### THE TASK
Your answer must be the records below, repeated exactly, with every picture left out.

### DATASET CONTENT
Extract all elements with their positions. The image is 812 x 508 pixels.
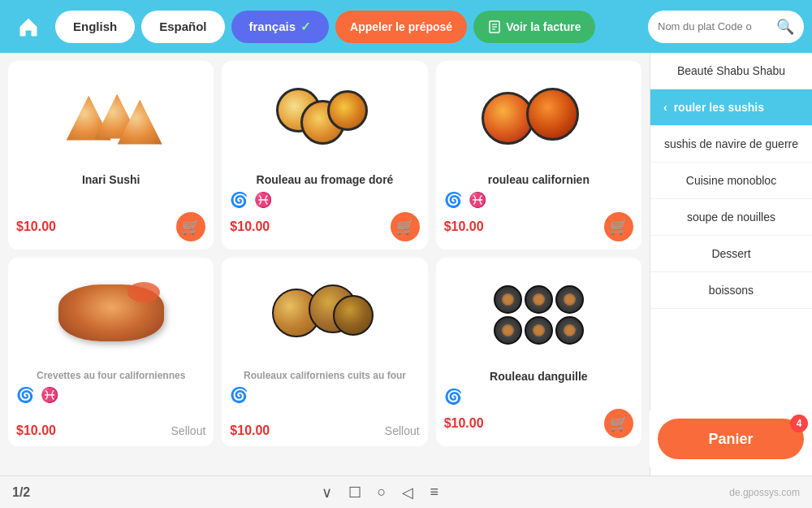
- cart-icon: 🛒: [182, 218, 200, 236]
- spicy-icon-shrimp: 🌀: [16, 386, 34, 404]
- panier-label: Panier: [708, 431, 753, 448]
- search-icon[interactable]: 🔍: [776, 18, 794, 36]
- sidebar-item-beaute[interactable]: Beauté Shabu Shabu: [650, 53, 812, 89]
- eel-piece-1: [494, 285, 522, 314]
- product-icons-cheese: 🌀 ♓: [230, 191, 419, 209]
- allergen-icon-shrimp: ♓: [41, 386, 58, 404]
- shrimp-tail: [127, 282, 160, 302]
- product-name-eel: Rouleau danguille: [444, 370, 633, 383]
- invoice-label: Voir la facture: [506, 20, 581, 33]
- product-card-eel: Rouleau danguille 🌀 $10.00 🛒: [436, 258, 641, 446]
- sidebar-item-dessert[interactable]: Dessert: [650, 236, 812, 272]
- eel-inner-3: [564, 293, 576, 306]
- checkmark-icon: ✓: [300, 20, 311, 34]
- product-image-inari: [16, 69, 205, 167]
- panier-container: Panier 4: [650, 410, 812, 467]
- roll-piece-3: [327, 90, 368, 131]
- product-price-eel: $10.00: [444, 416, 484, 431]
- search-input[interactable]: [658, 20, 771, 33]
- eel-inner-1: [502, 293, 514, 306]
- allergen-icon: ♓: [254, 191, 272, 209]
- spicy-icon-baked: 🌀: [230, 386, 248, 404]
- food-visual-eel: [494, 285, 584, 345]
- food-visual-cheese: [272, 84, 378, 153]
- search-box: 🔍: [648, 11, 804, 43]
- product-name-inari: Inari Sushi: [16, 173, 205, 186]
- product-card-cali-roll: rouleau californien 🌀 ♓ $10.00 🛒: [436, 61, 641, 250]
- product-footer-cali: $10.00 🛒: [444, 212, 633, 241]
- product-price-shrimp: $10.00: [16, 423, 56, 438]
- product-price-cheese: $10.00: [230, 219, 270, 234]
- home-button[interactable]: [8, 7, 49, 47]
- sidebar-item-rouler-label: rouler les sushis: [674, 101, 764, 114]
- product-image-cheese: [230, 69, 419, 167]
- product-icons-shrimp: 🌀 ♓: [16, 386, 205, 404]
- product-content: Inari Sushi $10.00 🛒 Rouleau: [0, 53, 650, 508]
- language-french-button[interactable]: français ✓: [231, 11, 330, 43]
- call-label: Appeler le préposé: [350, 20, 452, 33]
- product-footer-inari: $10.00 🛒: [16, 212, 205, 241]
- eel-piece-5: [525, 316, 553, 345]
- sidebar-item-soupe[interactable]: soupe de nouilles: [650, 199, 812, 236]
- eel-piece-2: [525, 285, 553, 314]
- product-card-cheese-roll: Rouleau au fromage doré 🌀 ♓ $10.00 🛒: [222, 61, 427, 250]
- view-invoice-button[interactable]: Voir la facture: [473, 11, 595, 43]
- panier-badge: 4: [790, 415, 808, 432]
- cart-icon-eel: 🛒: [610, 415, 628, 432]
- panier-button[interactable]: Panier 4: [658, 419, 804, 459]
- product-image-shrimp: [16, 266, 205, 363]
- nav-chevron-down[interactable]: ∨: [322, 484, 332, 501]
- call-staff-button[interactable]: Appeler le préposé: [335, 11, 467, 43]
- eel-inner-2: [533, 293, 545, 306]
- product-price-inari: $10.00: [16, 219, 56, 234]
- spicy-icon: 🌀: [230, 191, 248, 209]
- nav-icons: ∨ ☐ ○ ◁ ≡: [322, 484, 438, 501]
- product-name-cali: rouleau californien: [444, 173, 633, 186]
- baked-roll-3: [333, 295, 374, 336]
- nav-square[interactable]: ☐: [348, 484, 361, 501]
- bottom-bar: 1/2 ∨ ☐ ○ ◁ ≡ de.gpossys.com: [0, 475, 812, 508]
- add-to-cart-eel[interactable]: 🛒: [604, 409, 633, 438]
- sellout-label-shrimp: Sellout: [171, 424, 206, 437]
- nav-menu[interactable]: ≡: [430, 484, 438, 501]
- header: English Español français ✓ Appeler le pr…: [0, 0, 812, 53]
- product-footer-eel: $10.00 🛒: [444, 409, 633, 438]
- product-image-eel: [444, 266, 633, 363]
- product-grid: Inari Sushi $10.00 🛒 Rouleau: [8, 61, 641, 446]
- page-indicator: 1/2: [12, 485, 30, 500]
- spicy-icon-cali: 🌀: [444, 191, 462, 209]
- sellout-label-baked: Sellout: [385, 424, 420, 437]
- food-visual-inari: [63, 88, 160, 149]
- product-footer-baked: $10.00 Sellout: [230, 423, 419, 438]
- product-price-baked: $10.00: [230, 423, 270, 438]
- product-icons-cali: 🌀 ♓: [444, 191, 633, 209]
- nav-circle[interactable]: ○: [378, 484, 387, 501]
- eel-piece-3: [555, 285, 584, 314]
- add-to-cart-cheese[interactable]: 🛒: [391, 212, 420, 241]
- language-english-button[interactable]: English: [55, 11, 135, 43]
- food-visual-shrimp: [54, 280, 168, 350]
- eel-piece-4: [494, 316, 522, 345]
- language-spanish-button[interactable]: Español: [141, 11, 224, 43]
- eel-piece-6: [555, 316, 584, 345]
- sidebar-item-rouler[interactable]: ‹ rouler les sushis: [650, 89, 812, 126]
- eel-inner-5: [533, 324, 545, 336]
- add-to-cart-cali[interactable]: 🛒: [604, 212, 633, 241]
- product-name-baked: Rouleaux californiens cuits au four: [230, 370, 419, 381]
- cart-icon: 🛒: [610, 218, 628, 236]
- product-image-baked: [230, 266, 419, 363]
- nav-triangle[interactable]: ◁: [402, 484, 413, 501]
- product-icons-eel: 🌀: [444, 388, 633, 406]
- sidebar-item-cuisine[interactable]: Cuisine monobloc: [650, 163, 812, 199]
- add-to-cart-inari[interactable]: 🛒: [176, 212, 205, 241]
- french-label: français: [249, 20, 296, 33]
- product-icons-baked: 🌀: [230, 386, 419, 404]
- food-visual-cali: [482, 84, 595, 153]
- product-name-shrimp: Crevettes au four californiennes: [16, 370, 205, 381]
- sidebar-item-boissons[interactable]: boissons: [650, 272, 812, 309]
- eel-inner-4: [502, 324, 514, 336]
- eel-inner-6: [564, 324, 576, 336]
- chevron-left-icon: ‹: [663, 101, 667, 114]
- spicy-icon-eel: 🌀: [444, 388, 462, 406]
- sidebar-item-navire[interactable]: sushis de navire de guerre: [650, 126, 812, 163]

### ANSWER AREA
Extract all elements with their positions. The image is 812 x 508 pixels.
- cart-icon: 🛒: [182, 218, 200, 236]
- spicy-icon-shrimp: 🌀: [16, 386, 34, 404]
- panier-label: Panier: [708, 431, 753, 448]
- search-icon[interactable]: 🔍: [776, 18, 794, 36]
- sidebar-item-beaute[interactable]: Beauté Shabu Shabu: [650, 53, 812, 89]
- eel-piece-1: [494, 285, 522, 314]
- product-icons-cheese: 🌀 ♓: [230, 191, 419, 209]
- allergen-icon-shrimp: ♓: [41, 386, 58, 404]
- shrimp-tail: [127, 282, 160, 302]
- product-name-eel: Rouleau danguille: [444, 370, 633, 383]
- invoice-label: Voir la facture: [506, 20, 581, 33]
- product-card-eel: Rouleau danguille 🌀 $10.00 🛒: [436, 258, 641, 446]
- sidebar-item-dessert[interactable]: Dessert: [650, 236, 812, 272]
- eel-inner-3: [564, 293, 576, 306]
- checkmark-icon: ✓: [300, 20, 311, 34]
- product-image-inari: [16, 69, 205, 167]
- panier-container: Panier 4: [650, 410, 812, 467]
- roll-piece-3: [327, 90, 368, 131]
- product-price-eel: $10.00: [444, 416, 484, 431]
- search-input[interactable]: [658, 20, 771, 33]
- eel-inner-1: [502, 293, 514, 306]
- allergen-icon: ♓: [254, 191, 272, 209]
- spicy-icon-baked: 🌀: [230, 386, 248, 404]
- food-visual-eel: [494, 285, 584, 345]
- food-visual-cheese: [272, 84, 378, 153]
- search-box: 🔍: [648, 11, 804, 43]
- product-name-inari: Inari Sushi: [16, 173, 205, 186]
- product-card-cali-roll: rouleau californien 🌀 ♓ $10.00 🛒: [436, 61, 641, 250]
- product-footer-cali: $10.00 🛒: [444, 212, 633, 241]
- product-price-shrimp: $10.00: [16, 423, 56, 438]
- product-price-cheese: $10.00: [230, 219, 270, 234]
- home-button[interactable]: [8, 7, 49, 47]
- sidebar-item-rouler-label: rouler les sushis: [674, 101, 764, 114]
- product-image-cheese: [230, 69, 419, 167]
- product-icons-shrimp: 🌀 ♓: [16, 386, 205, 404]
- product-content: Inari Sushi $10.00 🛒 Rouleau: [0, 53, 650, 508]
- language-french-button[interactable]: français ✓: [231, 11, 330, 43]
- call-label: Appeler le préposé: [350, 20, 452, 33]
- product-footer-inari: $10.00 🛒: [16, 212, 205, 241]
- eel-piece-5: [525, 316, 553, 345]
- sidebar-item-soupe[interactable]: soupe de nouilles: [650, 199, 812, 236]
- eel-piece-2: [525, 285, 553, 314]
- product-card-cheese-roll: Rouleau au fromage doré 🌀 ♓ $10.00 🛒: [222, 61, 427, 250]
- view-invoice-button[interactable]: Voir la facture: [473, 11, 595, 43]
- panier-badge: 4: [790, 415, 808, 432]
- cart-icon-eel: 🛒: [610, 415, 628, 432]
- panier-button[interactable]: Panier 4: [658, 419, 804, 459]
- product-image-shrimp: [16, 266, 205, 363]
- nav-chevron-down[interactable]: ∨: [322, 484, 332, 501]
- call-staff-button[interactable]: Appeler le préposé: [335, 11, 467, 43]
- eel-inner-2: [533, 293, 545, 306]
- product-price-inari: $10.00: [16, 219, 56, 234]
- spicy-icon: 🌀: [230, 191, 248, 209]
- nav-icons: ∨ ☐ ○ ◁ ≡: [322, 484, 438, 501]
- product-name-cali: rouleau californien: [444, 173, 633, 186]
- baked-roll-3: [333, 295, 374, 336]
- nav-square[interactable]: ☐: [348, 484, 361, 501]
- bottom-bar: 1/2 ∨ ☐ ○ ◁ ≡ de.gpossys.com: [0, 475, 812, 508]
- add-to-cart-eel[interactable]: 🛒: [604, 409, 633, 438]
- sellout-label-shrimp: Sellout: [171, 424, 206, 437]
- nav-menu[interactable]: ≡: [430, 484, 438, 501]
- header: English Español français ✓ Appeler le pr…: [0, 0, 812, 53]
- product-footer-eel: $10.00 🛒: [444, 409, 633, 438]
- product-image-eel: [444, 266, 633, 363]
- product-grid: Inari Sushi $10.00 🛒 Rouleau: [8, 61, 641, 446]
- page-indicator: 1/2: [12, 485, 30, 500]
- spicy-icon-cali: 🌀: [444, 191, 462, 209]
- sellout-label-baked: Sellout: [385, 424, 420, 437]
- food-visual-inari: [63, 88, 160, 149]
- product-footer-baked: $10.00 Sellout: [230, 423, 419, 438]
- product-price-baked: $10.00: [230, 423, 270, 438]
- product-icons-cali: 🌀 ♓: [444, 191, 633, 209]
- nav-circle[interactable]: ○: [378, 484, 387, 501]
- eel-piece-3: [555, 285, 584, 314]
- add-to-cart-cheese[interactable]: 🛒: [391, 212, 420, 241]
- language-english-button[interactable]: English: [55, 11, 135, 43]
- food-visual-shrimp: [54, 280, 168, 350]
- eel-piece-4: [494, 316, 522, 345]
- language-spanish-button[interactable]: Español: [141, 11, 224, 43]
- eel-piece-6: [555, 316, 584, 345]
- sidebar-item-rouler[interactable]: ‹ rouler les sushis: [650, 89, 812, 126]
- eel-inner-5: [533, 324, 545, 336]
- add-to-cart-cali[interactable]: 🛒: [604, 212, 633, 241]
- product-name-baked: Rouleaux californiens cuits au four: [230, 370, 419, 381]
- cart-icon: 🛒: [610, 218, 628, 236]
- product-image-baked: [230, 266, 419, 363]
- nav-triangle[interactable]: ◁: [402, 484, 413, 501]
- product-icons-eel: 🌀: [444, 388, 633, 406]
- sidebar-item-cuisine[interactable]: Cuisine monobloc: [650, 163, 812, 199]
- add-to-cart-inari[interactable]: 🛒: [176, 212, 205, 241]
- french-label: français: [249, 20, 296, 33]
- product-icons-baked: 🌀: [230, 386, 419, 404]
- food-visual-cali: [482, 84, 595, 153]
- product-name-shrimp: Crevettes au four californiennes: [16, 370, 205, 381]
- sidebar-item-boissons[interactable]: boissons: [650, 272, 812, 309]
- eel-inner-4: [502, 324, 514, 336]
- eel-inner-6: [564, 324, 576, 336]
- chevron-left-icon: ‹: [663, 101, 667, 114]
- spicy-icon-eel: 🌀: [444, 388, 462, 406]
- sidebar-item-navire[interactable]: sushis de navire de guerre: [650, 126, 812, 163]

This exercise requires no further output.